None of us would argue that the Apple of today is anything but a very successful company. However, no matter how much you love Apple products, it is hard to argue that Apple is anywhere near in control of the computer desktop.
Statistics show that Windows owns the desktop. While I know many folks are moving away from traditional computing, that does not change the fact Windows is on far more desktops than the Mac OS.
If you know anything about my book, The Pomme Company, you likely know that I was at Apple from 1984 through 2004. Lots of people have asked me why a company with arguably better hardware and software could never beat a company that took years to produce an operating system with a good graphical user interface?
Some might argue that it was because Apple was always a company that needed adult leadership but never quite found it. I put the tipping point for Apple on the desktop at one pricing decision.
The Mac II was introduced in 1987. My family and I had just moved back to the states. I had just finished three years at Apple Canada. The Mac II had capabilities that made it sell like hotcakes in the government market. It was an unbelievable product. Architects, designers, graphic artists and publishers fell in love with it. However, Apple had priced the product very high and the high cost limited its appeal beyond those markets.
Many of us in the Apple field sales force argued that Apple should drop its margins on the Mac II while we still had a significant technological and software lead on the Windows world.
Apple management made the decision to keep the Mac II expensive and enjoy over 50% margins while they tried to try to develop other machines that delivered color but not all the capabilities of the Mac II. For years, the company struggled to deliver a competitive low cost color computer. It was over five years later before Apple got a good low cost color machine out the door and by the time they did, the Windows world was close enough in capabilities and so much less expensive that the die was cast.
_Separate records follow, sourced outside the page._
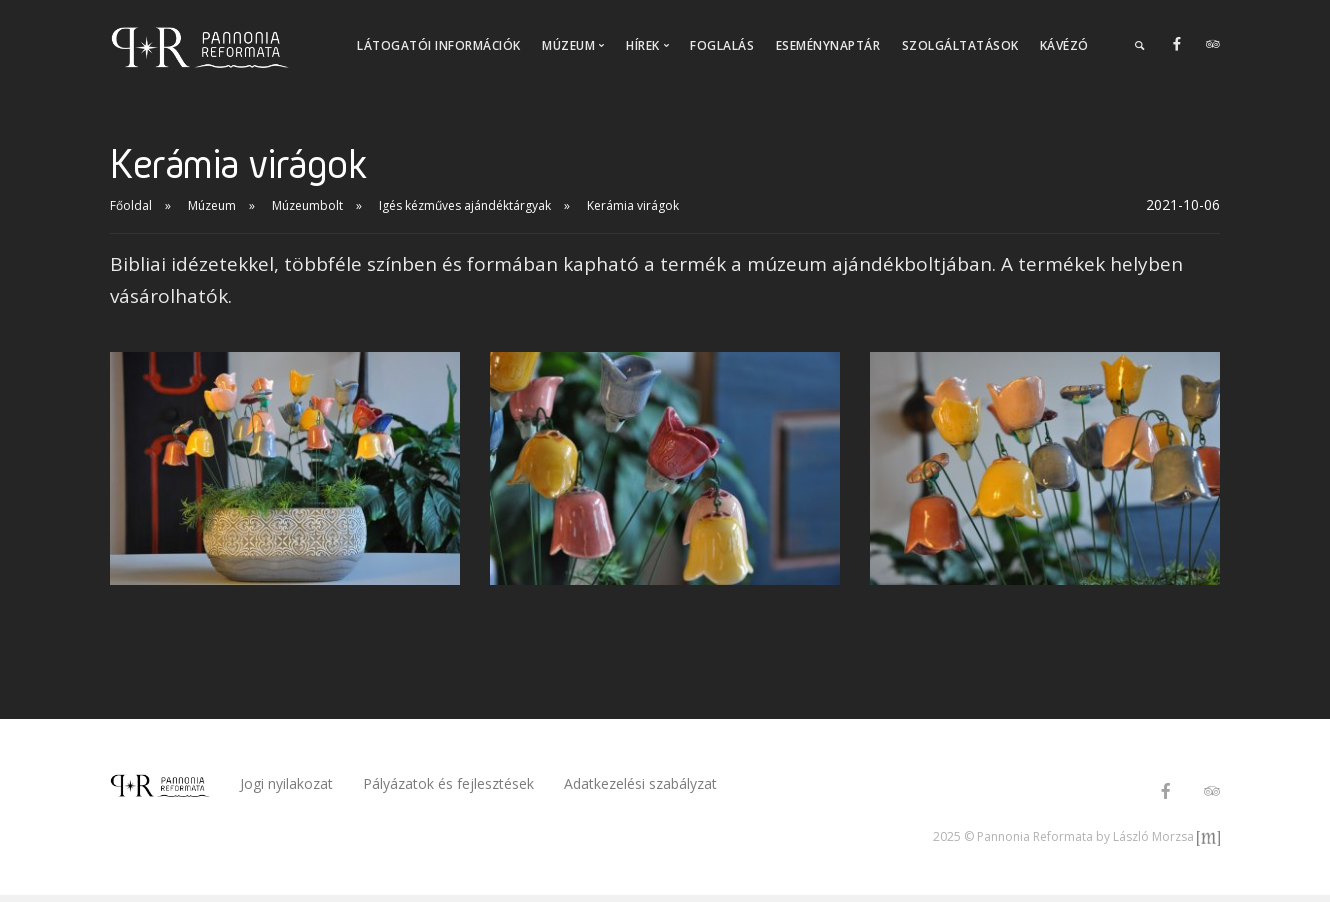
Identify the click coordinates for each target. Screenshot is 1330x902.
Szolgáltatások (960, 45)
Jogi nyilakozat (286, 783)
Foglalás (722, 45)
Apple had lost the desktop.
It is a fundamental rule of business that if you price your product very high, there is usually an opportunity for other enterprising people to come up with a similar, less expensive product and steal some or most of your future business. Sometimes it takes years, but if the reward is great enough, plenty of people will go after your market and someone might just be successful.
It is fortunate that Apple developed the iPod, iPhone, and iPad. Those products created the success that was to elude Apple on the desktop. Some might say that a similar scenario could be playing out today in world of iPhones and iPads but Apple still has a very loyal customer base that is willing to pay higher prices.
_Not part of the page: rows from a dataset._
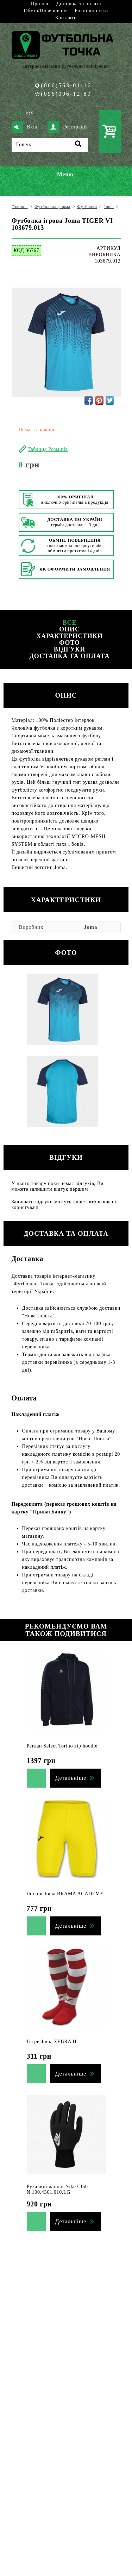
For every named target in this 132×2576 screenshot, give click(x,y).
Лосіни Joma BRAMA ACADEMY (65, 1893)
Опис (69, 629)
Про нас (40, 3)
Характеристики (69, 636)
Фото (69, 643)
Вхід (25, 127)
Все (70, 622)
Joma (90, 927)
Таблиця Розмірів (48, 449)
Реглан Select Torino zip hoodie (62, 1746)
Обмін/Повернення (46, 10)
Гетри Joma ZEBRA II (52, 2041)
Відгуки (69, 649)
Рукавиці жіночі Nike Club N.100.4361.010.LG (57, 2189)
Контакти (66, 17)
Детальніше (70, 1778)
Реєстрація (68, 127)
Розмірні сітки (91, 10)
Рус (29, 112)
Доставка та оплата (78, 3)
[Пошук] (50, 145)
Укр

However, Apple pricing continues to be extremely high in more traditional computers. While the company is making boatloads of money, one has to wonder how things might have been different. More importantly I wonder if the company is setting itself up to let history repeat itself.
We will never know what might have happened if Apple had made the Mac II much more affordable in its early years.
However, we might get to watch a plethora of other vendors continue to eat Apple's lunch in smart phones and tablets. Will Apple's customers stay with the company? iPhone users have proven to be a very loyal group.
Apple is certainly going to be a money machine for many years to come, but you have to wonder just how many $3,000 Mac Pros the company will sell?